Se le erizó la piel de los brazos, del vientre, llegando en oleadas hacia el pecho que él masajeaba tiernamente. Se irguió para él y cambió de forma bajo su mano. La lengua del hombre tocó su labio inferior, trazó un húmedo sendero circular, volviendo al punto de salida donde mordió y sorbió dentro de su boca, acariciándola sólo con la punta de la lengua hasta que la mujer empezó a retorcerse y a temblar. Las manos de Linnea subieron hacia el pecho de él, el cuello, el cabello, abriendo los dedos, entrelazándolos en él, acariciándole la cabeza mientras la atraía hacia ella para recibir el beso.
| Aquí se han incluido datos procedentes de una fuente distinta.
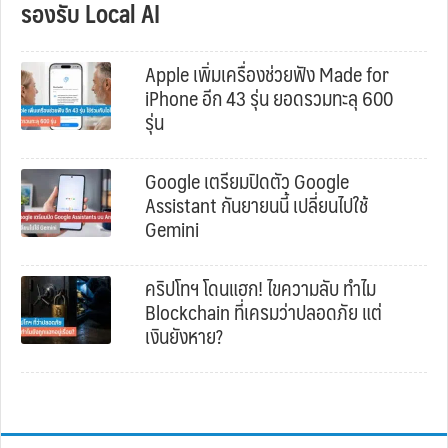
รองรับ Local AI
Apple เพิ่มเครื่องช่วยฟัง Made for
iPhone อีก 43 รุ่น ยอดรวมทะลุ 600
รุ่น
Google เตรียมปิดตัว Google
Assistant กันยายนนี้ เปลี่ยนไปใช้
Gemini
คริปโทฯ โดนแฮก! ไขความลับ ทำไม
Blockchain ที่เครมว่าปลอดภัย แต่
เงินยังหาย?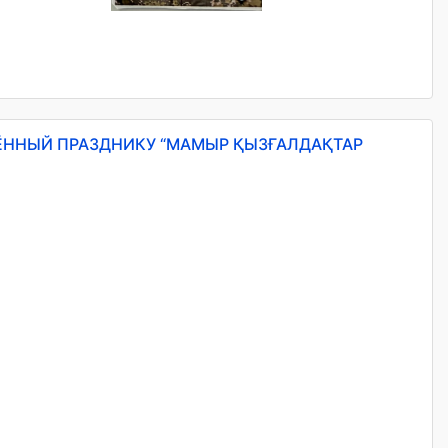
ЁННЫЙ ПРАЗДНИКУ “МАМЫР ҚЫЗҒАЛДАҚТАР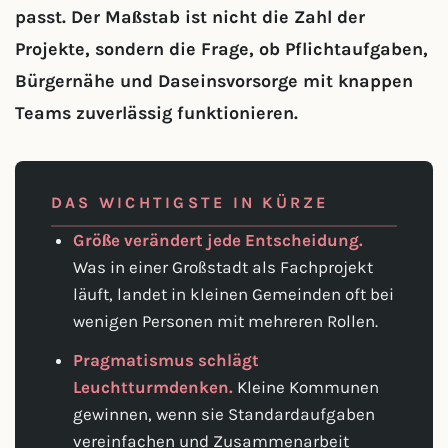
passt. Der Maßstab ist nicht die Zahl der
Projekte, sondern die Frage, ob Pflichtaufgaben,
Bürgernähe und Daseinsvorsorge mit knappen
Teams zuverlässig funktionieren.
DAS WICHTIGSTE IN KÜRZE
Größe verändert jede Entscheidung.
Was in einer Großstadt als Fachprojekt
läuft, landet in kleinen Gemeinden oft bei
wenigen Personen mit mehreren Rollen.
Pragmatismus schlägt
Leuchtturmdenken.
Kleine Kommunen
gewinnen, wenn sie Standardaufgaben
vereinfachen und Zusammenarbeit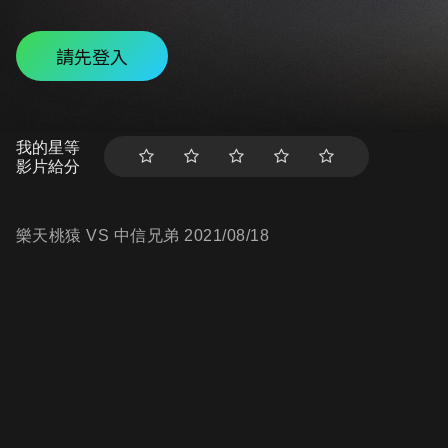
請先登入
我的星等
影片給分
樂天桃猿 VS 中信兄弟 2021/08/18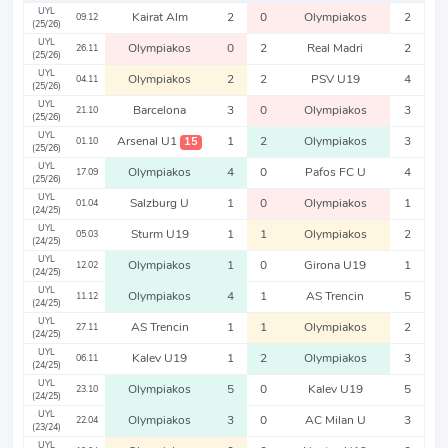
UYL
Kairat Alm
2
0
Olympiakos
2
09.12
(25/26)
UYL
Olympiakos
0
2
Real Madri
2
26.11
(25/26)
UYL
Olympiakos
2
2
PSV U19
4
04.11
(25/26)
UYL
Barcelona
3
0
Olympiakos
3
21.10
(25/26)
UYL
Arsenal U1
1
2
Olympiakos
3
15
01.10
(25/26)
UYL
Olympiakos
4
0
Pafos FC U
4
17.09
(25/26)
UYL
Salzburg U
1
0
Olympiakos
1
01.04
(24/25)
UYL
Sturm U19
1
1
Olympiakos
2
05.03
(24/25)
UYL
Olympiakos
1
0
Girona U19
1
12.02
(24/25)
UYL
Olympiakos
4
1
AS Trencin
5
11.12
(24/25)
UYL
AS Trencin
1
1
Olympiakos
2
27.11
(24/25)
UYL
Kalev U19
1
2
Olympiakos
3
06.11
(24/25)
UYL
Olympiakos
5
0
Kalev U19
5
23.10
(24/25)
UYL
Olympiakos
3
0
AC Milan U
3
22.04
(23/24)
UYL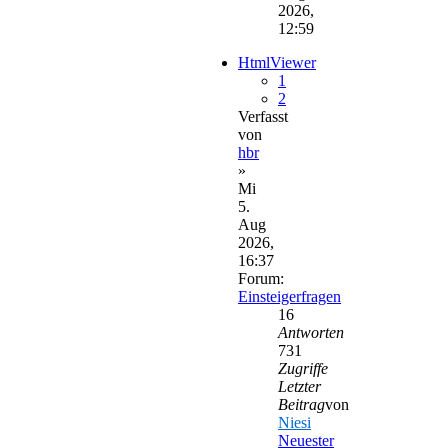
2026,
12:59
HtmlViewer
1
2
Verfasst
von
hbr
»
Mi
5.
Aug
2026,
16:37
Forum:
Einsteigerfragen
16
Antworten
731
Zugriffe
Letzter
Beitrag
von
Niesi
Neuester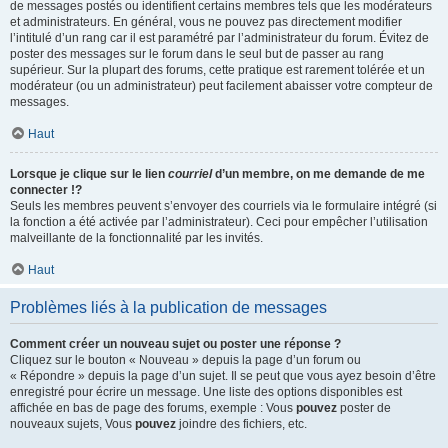
de messages postés ou identifient certains membres tels que les modérateurs
et administrateurs. En général, vous ne pouvez pas directement modifier
l’intitulé d’un rang car il est paramétré par l’administrateur du forum. Évitez de
poster des messages sur le forum dans le seul but de passer au rang
supérieur. Sur la plupart des forums, cette pratique est rarement tolérée et un
modérateur (ou un administrateur) peut facilement abaisser votre compteur de
messages.
Haut
Lorsque je clique sur le lien
courriel
d’un membre, on me demande de me
connecter !?
Seuls les membres peuvent s’envoyer des courriels via le formulaire intégré (si
la fonction a été activée par l’administrateur). Ceci pour empêcher l’utilisation
malveillante de la fonctionnalité par les invités.
Haut
Problèmes liés à la publication de messages
Comment créer un nouveau sujet ou poster une réponse ?
Cliquez sur le bouton « Nouveau » depuis la page d’un forum ou
« Répondre » depuis la page d’un sujet. Il se peut que vous ayez besoin d’être
enregistré pour écrire un message. Une liste des options disponibles est
affichée en bas de page des forums, exemple : Vous
pouvez
poster de
nouveaux sujets, Vous
pouvez
joindre des fichiers, etc.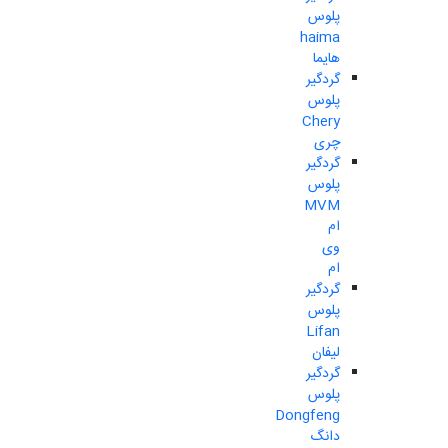
پلوس
haima
هایما
گردگیر
پلوس
Chery
چری
گردگیر
پلوس
MVM
ام
وی
ام
گردگیر
پلوس
Lifan
لیفان
گردگیر
پلوس
Dongfeng
دانگ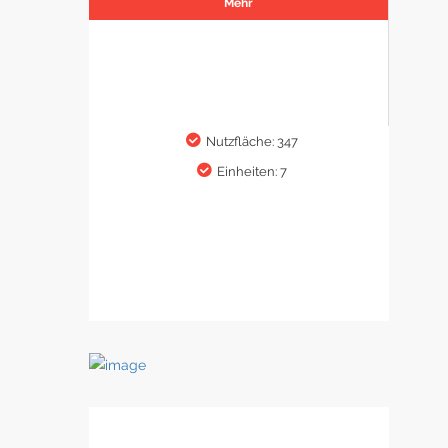
Mehr
Nutzfläche: 347
Einheiten: 7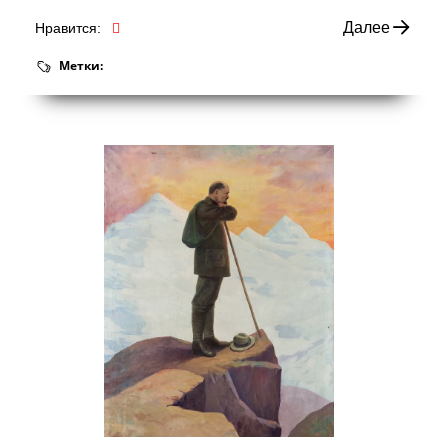
Далее
Нравится:
Метки:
Dentro de su boca, la lengua de su esposo bailoteó, lujuriosa. El cuerpo de Linnea se tensó, latiendo contra él hasta que Theodore acarició los pechos y la sintió entregar la carne a sus caricias. Le pasó las manos por la espalda, deslizándolas hacia las nalgas, apretando con fuerza para alzarla contra él. Inició un ritmo, un dulce y lento balanceo que los mecía uno contra otro.

Theodore dio curso a un río que fluyó por el cuerpo de Linnea, inundando sus riberas. La sensación fue tan súbita que le aflojó las rodillas.

Cuando se dejaba caer, las bocas se abrieron con un suave ruido de succión y, por un momento, Theodore sujetó el peso de ella con la rodilla hasta que Linnea sintió un momentáneo alivio de las tensiones que crecían dentro de ella. La rodilla se apartó, dejándola posarse otra vez en el suelo.

Las manos de Theodore jugueteaban sobre la espalda. Las lenguas y los labios estaban unidos cuando él tocó, por primera vez, la piel desnuda del trasero. Levantó la cabeza, asombrado.

– ¿Qué es esto?

– Un teddy.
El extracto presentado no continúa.